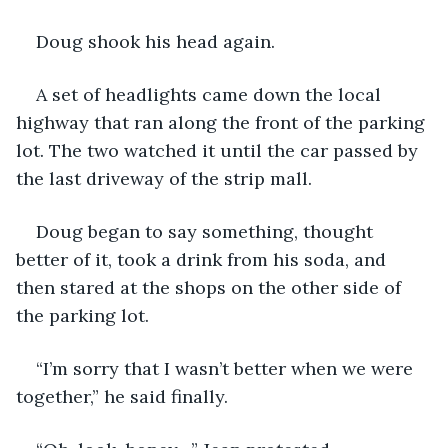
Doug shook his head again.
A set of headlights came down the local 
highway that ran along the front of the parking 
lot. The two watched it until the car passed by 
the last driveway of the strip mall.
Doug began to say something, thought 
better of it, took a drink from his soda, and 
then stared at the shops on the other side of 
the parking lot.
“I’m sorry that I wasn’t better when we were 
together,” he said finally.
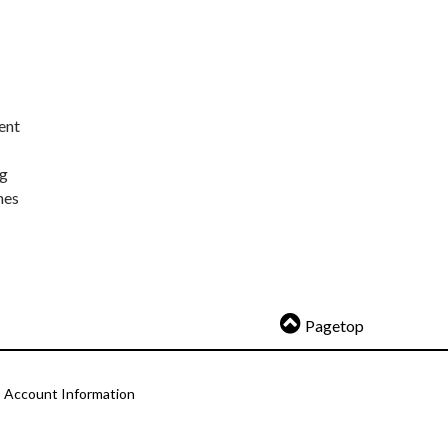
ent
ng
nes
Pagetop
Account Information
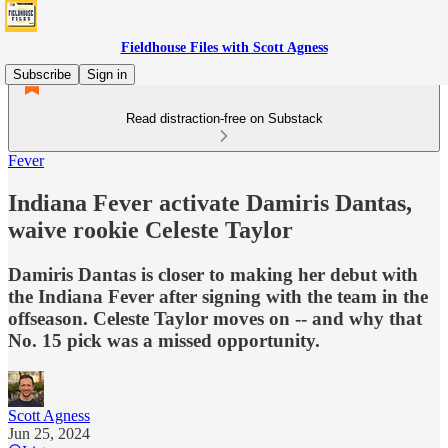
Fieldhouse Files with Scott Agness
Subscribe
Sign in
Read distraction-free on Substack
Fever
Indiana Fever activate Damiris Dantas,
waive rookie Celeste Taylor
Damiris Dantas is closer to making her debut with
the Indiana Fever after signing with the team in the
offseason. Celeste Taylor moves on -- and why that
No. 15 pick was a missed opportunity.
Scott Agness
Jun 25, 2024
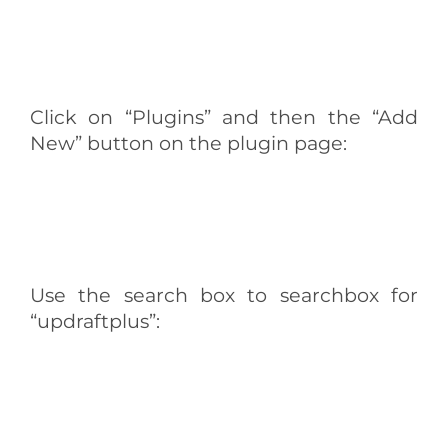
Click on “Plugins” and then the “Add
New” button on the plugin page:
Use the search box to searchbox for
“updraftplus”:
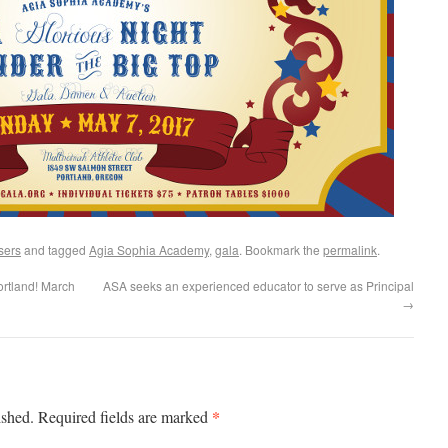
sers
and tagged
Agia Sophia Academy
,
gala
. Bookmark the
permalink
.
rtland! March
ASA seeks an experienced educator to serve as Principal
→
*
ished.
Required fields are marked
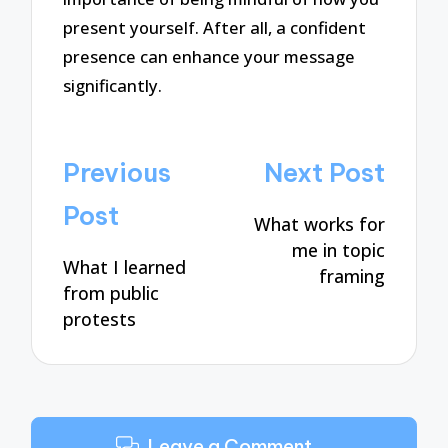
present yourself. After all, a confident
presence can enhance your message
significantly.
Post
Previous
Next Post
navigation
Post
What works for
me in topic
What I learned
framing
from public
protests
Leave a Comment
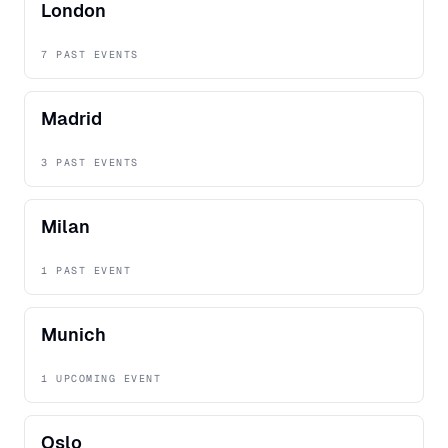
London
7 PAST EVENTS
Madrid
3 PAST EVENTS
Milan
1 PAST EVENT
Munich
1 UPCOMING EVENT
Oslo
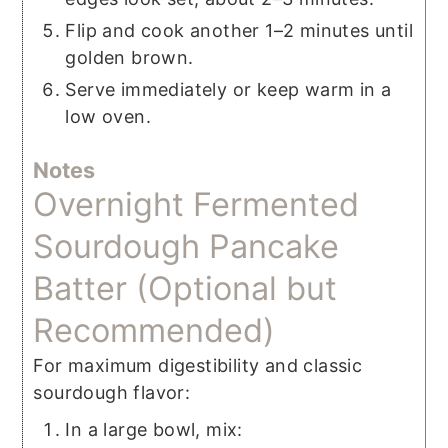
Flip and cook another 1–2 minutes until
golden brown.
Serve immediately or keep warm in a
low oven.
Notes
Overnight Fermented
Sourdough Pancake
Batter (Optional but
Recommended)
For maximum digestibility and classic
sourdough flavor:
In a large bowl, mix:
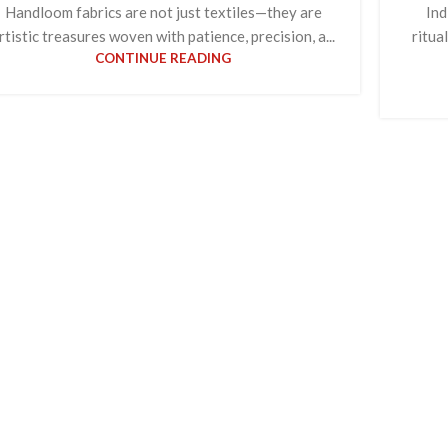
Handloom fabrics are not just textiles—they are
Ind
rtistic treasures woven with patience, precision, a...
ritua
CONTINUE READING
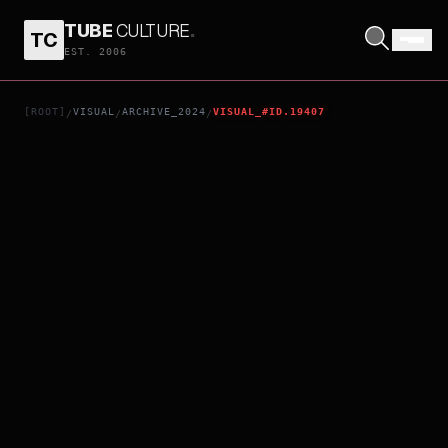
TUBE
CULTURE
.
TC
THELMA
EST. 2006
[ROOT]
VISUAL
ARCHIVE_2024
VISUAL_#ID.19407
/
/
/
======
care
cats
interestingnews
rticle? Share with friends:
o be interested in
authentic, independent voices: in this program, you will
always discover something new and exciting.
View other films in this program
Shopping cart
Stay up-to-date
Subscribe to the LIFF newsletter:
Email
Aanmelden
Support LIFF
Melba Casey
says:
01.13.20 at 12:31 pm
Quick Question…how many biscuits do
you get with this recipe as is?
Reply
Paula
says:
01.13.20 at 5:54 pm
======
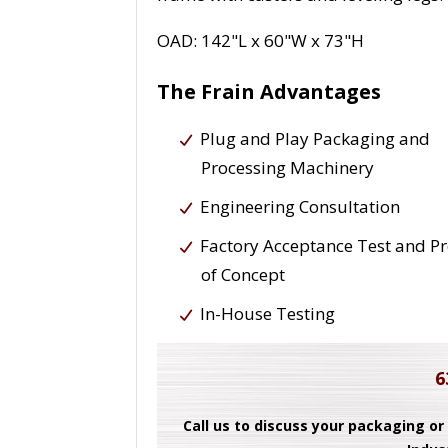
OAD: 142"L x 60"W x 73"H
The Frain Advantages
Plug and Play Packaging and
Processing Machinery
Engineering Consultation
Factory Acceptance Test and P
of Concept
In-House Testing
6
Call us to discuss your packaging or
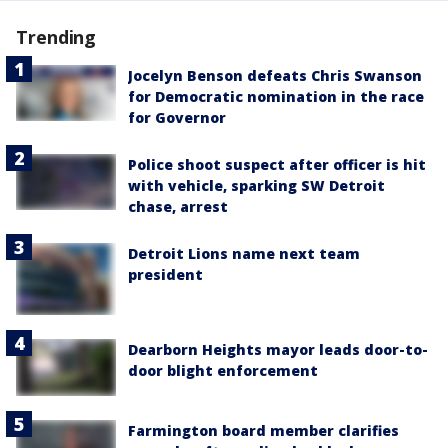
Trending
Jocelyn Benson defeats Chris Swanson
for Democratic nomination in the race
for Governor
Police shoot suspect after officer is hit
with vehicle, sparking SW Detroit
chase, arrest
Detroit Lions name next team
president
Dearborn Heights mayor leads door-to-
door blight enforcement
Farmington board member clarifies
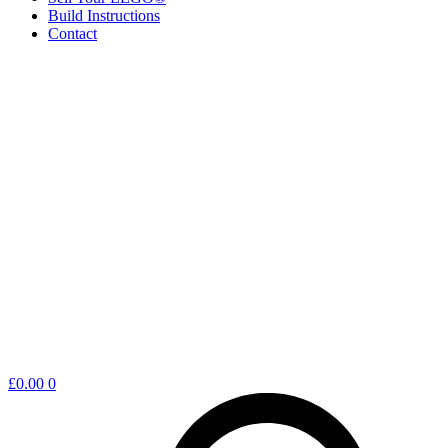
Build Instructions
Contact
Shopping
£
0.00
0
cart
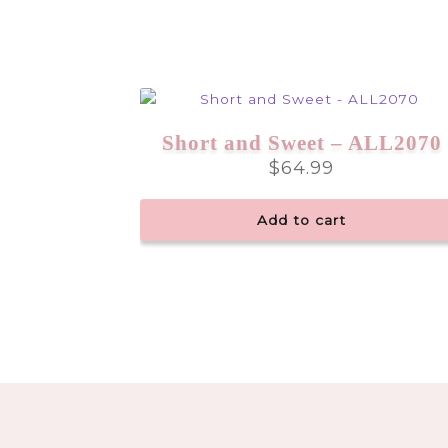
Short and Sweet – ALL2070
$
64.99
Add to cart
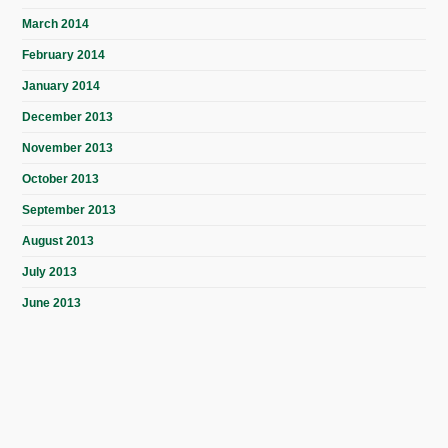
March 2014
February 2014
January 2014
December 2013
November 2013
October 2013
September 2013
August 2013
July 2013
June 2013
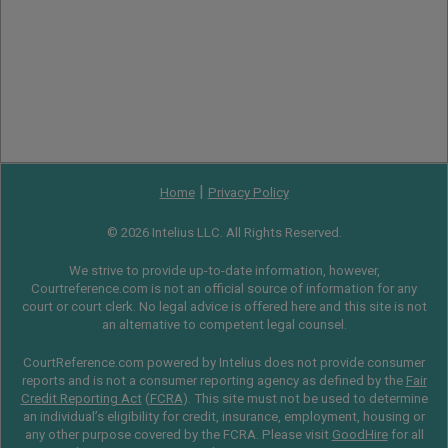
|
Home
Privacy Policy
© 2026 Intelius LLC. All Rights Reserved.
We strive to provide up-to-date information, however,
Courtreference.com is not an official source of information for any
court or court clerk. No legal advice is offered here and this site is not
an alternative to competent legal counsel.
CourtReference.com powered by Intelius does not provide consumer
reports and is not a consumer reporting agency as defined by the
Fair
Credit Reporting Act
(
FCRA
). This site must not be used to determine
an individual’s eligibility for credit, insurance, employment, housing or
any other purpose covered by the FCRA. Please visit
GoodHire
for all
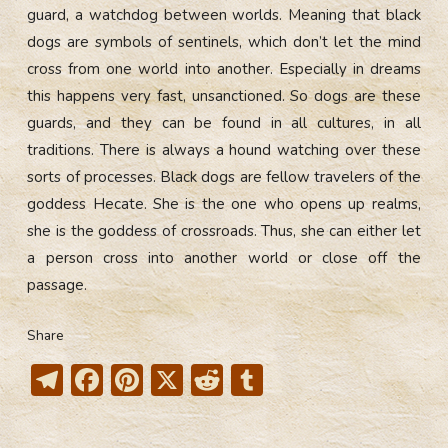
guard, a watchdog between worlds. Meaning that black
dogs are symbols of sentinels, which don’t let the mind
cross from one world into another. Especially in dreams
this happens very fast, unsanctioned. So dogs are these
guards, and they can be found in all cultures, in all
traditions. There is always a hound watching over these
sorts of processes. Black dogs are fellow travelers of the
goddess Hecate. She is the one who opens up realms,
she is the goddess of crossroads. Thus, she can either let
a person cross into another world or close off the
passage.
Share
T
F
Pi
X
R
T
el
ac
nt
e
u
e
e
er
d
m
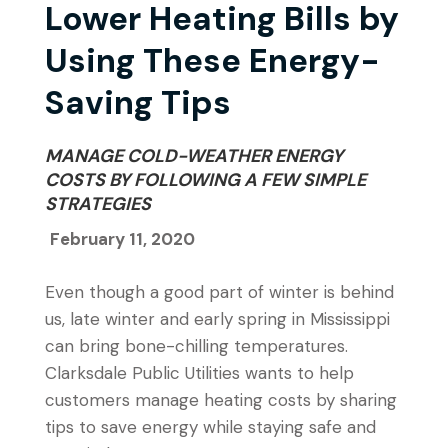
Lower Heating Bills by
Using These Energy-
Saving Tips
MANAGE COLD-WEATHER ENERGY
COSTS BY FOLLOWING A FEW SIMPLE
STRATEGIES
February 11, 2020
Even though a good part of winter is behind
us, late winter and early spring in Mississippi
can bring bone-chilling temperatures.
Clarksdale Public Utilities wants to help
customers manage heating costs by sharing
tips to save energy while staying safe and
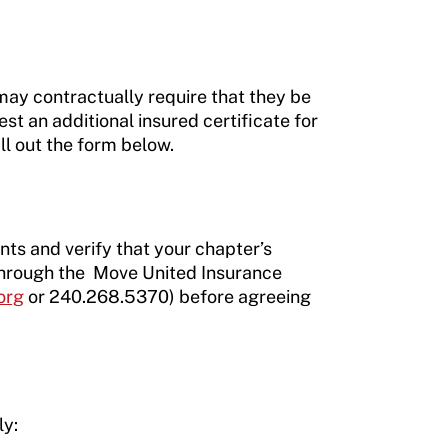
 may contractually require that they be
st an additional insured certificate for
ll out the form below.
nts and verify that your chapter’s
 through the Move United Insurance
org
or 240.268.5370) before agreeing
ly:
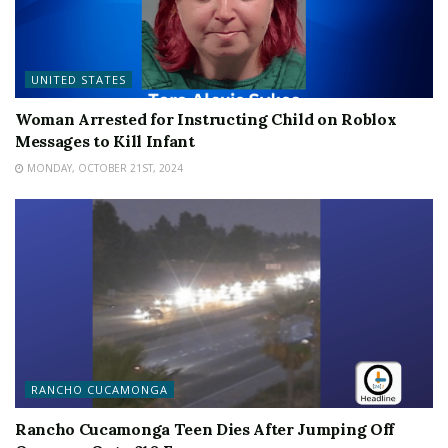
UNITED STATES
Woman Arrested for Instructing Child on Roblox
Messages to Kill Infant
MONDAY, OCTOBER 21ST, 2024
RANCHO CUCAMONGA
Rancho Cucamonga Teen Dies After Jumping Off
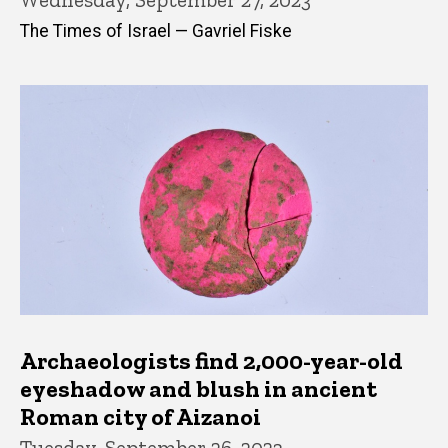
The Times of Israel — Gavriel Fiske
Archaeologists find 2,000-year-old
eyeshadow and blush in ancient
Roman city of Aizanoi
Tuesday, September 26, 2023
======
[Instructions for the task] Pick out each line in the material containing "another".

[Solved exercise]
Flip and cook another 1–2 minutes until
cross from one world into another. Especially in dreams
a person cross into another world or close off the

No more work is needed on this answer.